__Instructions to follow__. For this exercise, print the listing below exactly, without its pictures.

__Data for processing__.
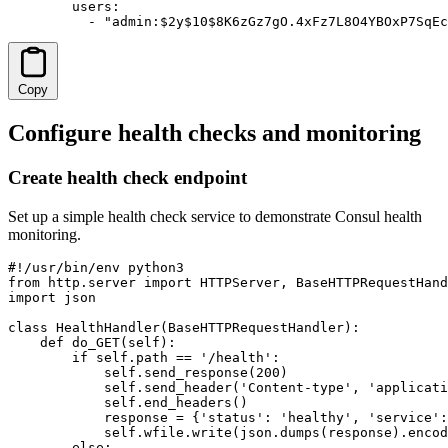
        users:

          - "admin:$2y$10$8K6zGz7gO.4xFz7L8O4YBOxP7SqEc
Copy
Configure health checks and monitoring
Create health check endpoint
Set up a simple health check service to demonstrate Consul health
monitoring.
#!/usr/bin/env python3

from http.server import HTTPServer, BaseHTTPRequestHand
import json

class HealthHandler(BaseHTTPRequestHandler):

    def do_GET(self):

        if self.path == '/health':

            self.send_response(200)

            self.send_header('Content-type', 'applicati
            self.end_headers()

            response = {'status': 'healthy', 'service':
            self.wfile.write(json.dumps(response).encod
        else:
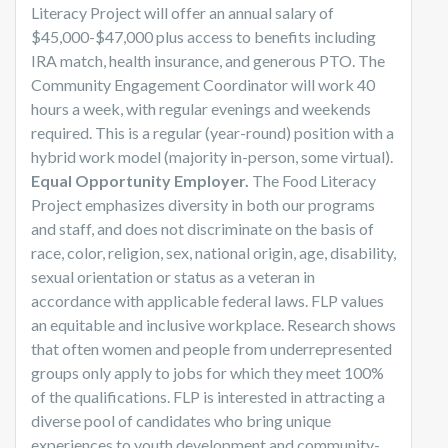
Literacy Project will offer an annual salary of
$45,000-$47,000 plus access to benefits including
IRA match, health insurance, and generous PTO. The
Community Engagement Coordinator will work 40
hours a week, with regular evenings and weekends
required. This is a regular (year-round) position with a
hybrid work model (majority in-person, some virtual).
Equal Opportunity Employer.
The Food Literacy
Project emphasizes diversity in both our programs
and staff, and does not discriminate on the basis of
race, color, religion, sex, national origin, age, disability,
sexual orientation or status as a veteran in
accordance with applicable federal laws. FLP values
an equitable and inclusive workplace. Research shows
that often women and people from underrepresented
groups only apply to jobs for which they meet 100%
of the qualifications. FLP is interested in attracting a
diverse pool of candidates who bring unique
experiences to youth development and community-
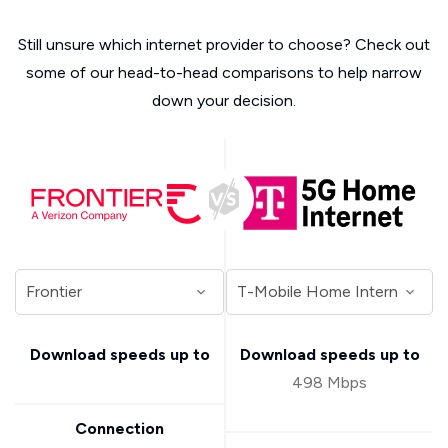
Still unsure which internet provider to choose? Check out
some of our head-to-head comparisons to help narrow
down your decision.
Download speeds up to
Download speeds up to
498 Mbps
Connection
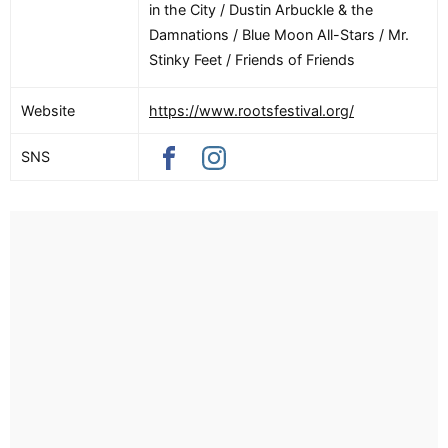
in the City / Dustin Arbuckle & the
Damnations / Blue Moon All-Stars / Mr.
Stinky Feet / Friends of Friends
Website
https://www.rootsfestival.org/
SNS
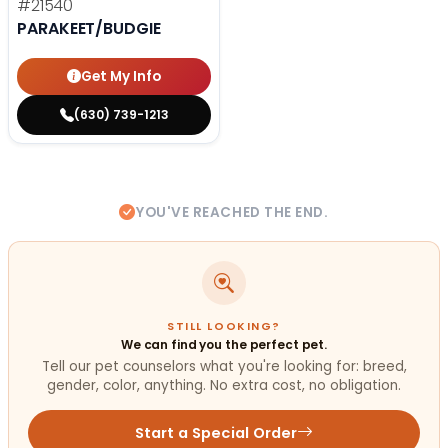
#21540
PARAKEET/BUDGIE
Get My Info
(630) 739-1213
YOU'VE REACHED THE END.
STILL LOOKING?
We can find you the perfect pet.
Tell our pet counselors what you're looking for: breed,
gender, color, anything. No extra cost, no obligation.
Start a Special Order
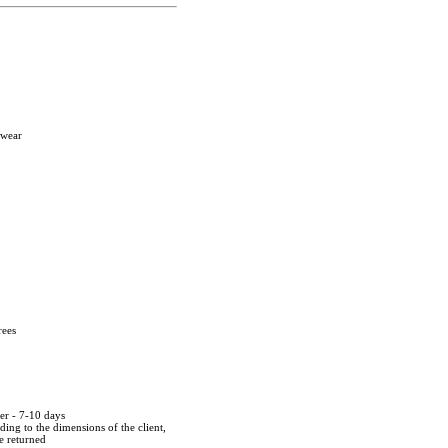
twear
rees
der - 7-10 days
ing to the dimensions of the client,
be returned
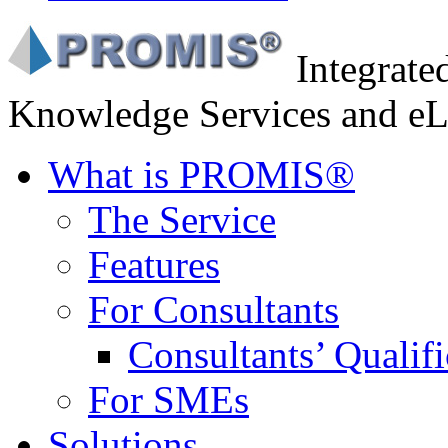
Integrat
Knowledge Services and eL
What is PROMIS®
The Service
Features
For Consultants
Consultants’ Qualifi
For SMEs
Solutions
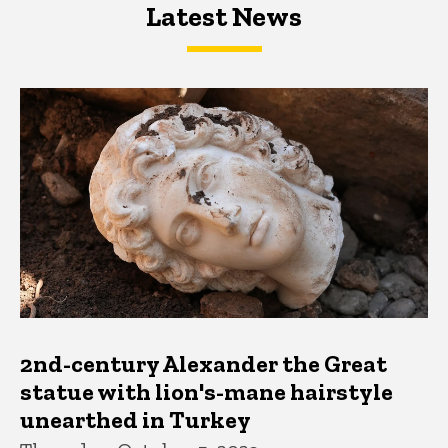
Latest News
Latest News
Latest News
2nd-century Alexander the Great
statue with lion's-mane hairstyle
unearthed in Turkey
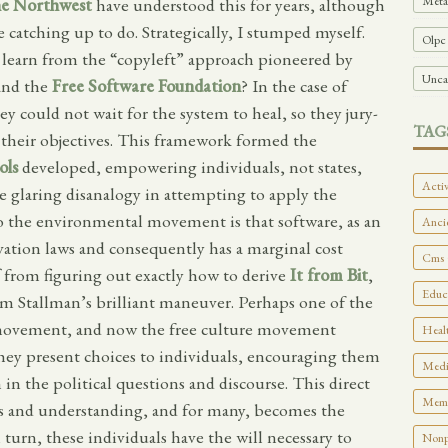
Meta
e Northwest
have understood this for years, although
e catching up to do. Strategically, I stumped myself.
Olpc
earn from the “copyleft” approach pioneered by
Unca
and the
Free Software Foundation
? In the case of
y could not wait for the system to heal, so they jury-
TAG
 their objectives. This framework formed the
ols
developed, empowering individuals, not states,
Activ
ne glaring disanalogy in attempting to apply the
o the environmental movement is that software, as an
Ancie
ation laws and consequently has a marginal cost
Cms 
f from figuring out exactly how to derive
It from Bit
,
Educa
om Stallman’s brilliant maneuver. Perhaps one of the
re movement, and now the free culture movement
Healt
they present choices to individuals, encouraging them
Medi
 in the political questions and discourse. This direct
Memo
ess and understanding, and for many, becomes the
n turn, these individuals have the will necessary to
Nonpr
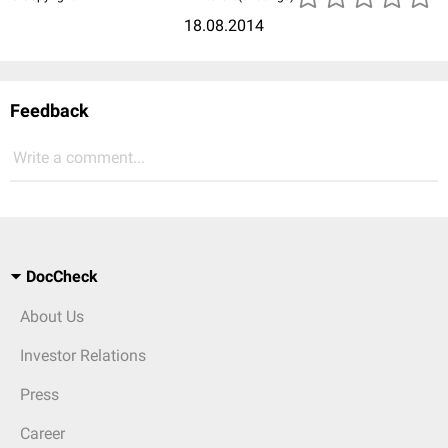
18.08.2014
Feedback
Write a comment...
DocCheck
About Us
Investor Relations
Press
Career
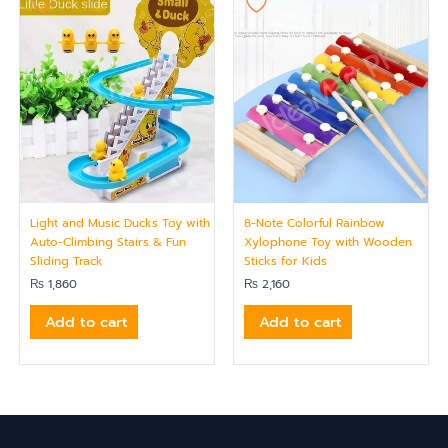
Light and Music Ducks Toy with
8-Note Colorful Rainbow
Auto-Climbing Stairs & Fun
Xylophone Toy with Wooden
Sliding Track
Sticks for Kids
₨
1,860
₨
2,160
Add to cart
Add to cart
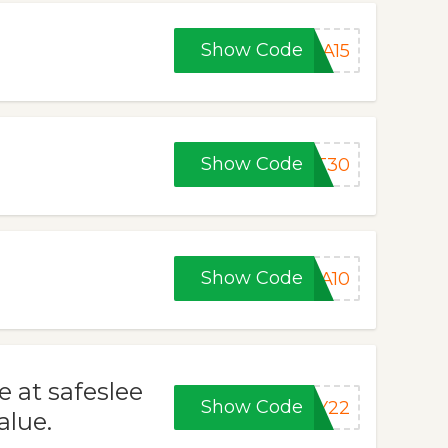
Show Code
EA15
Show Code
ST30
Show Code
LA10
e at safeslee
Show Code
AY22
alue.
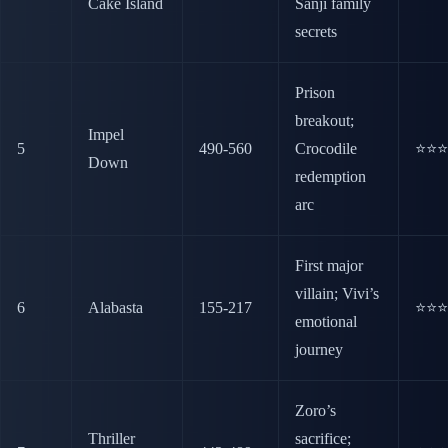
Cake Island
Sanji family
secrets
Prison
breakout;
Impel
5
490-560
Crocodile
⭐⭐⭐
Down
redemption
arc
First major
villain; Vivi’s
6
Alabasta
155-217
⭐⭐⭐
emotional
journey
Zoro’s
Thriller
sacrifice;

__Result for this exercise__.
        users:

          - "admin:$2y$10$8K6zGz7gO.4xFz7L8O4YBOxP7SqEc
Copy
Configure health checks and monitoring
Create health check endpoint
Set up a simple health check service to demonstrate Consul health
monitoring.
#!/usr/bin/env python3

from http.server import HTTPServer, BaseHTTPRequestHand
import json

class HealthHandler(BaseHTTPRequestHandler):

    def do_GET(self):

        if self.path == '/health':

            self.send_response(200)

            self.send_header('Content-type', 'applicati
            self.end_headers()

            response = {'status': 'healthy', 'service':
            self.wfile.write(json.dumps(response).encod
        else:
Literacy Project will offer an annual salary of
$45,000-$47,000 plus access to benefits including
IRA match, health insurance, and generous PTO. The
Community Engagement Coordinator will work 40
hours a week, with regular evenings and weekends
required. This is a regular (year-round) position with a
hybrid work model (majority in-person, some virtual).
Equal Opportunity Employer.
The Food Literacy
Project emphasizes diversity in both our programs
and staff, and does not discriminate on the basis of
race, color, religion, sex, national origin, age, disability,
sexual orientation or status as a veteran in
accordance with applicable federal laws. FLP values
an equitable and inclusive workplace. Research shows
that often women and people from underrepresented
groups only apply to jobs for which they meet 100%
of the qualifications. FLP is interested in attracting a
diverse pool of candidates who bring unique
experiences to youth development and community-
Still unsure which internet provider to choose? Check out
some of our head-to-head comparisons to help narrow
down your decision.
Download speeds up to
Download speeds up to
498 Mbps
Connection
in the City / Dustin Arbuckle & the
Damnations / Blue Moon All-Stars / Mr.
Stinky Feet / Friends of Friends
Website
https://www.rootsfestival.org/
SNS
#21540
PARAKEET/BUDGIE
Get My Info
(630) 739-1213
YOU'VE REACHED THE END.
STILL LOOKING?
We can find you the perfect pet.
Tell our pet counselors what you're looking for: breed,
gender, color, anything. No extra cost, no obligation.
Start a Special Order
twear
rees
der - 7-10 days
ing to the dimensions of the client,
be returned
Integrat
Knowledge Services and eL
What is PROMIS®
The Service
Features
For Consultants
Consultants’ Qualifi
For SMEs
Solutions
Latest News
Latest News
Latest News
2nd-century Alexander the Great
statue with lion's-mane hairstyle
unearthed in Turkey
Meta
e Northwest
have understood this for years, although
e catching up to do. Strategically, I stumped myself.
Olpc
earn from the “copyleft” approach pioneered by
Unca
and the
Free Software Foundation
? In the case of
y could not wait for the system to heal, so they jury-
TAG
 their objectives. This framework formed the
ols
developed, empowering individuals, not states,
Activ
ne glaring disanalogy in attempting to apply the
o the environmental movement is that software, as an
Ancie
ation laws and consequently has a marginal cost
Cms 
f from figuring out exactly how to derive
It from Bit
,
Educa
om Stallman’s brilliant maneuver. Perhaps one of the
re movement, and now the free culture movement
Healt
they present choices to individuals, encouraging them
Medi
 in the political questions and discourse. This direct
Memo
ess and understanding, and for many, becomes the
n turn, these individuals have the will necessary to
Nonpr
18.08.2014
Feedback
Write a comment...
DocCheck
About Us
Investor Relations
Press
Career
Light and Music Ducks Toy with
8-Note Colorful Rainbow
Auto-Climbing Stairs & Fun
Xylophone Toy with Wooden
Sliding Track
Sticks for Kids
₨
1,860
₨
2,160
Add to cart
Add to cart
Show Code
EA15
Show Code
ST30
Show Code
LA10
e at safeslee
Show Code
AY22
alue.
Cake Island
Sanji family
secrets
Prison
breakout;
Impel
5
490-560
Crocodile
⭐⭐⭐
Down
redemption
arc
First major
villain; Vivi’s
6
Alabasta
155-217
⭐⭐⭐
emotional
journey
Zoro’s
Thriller
sacrifice;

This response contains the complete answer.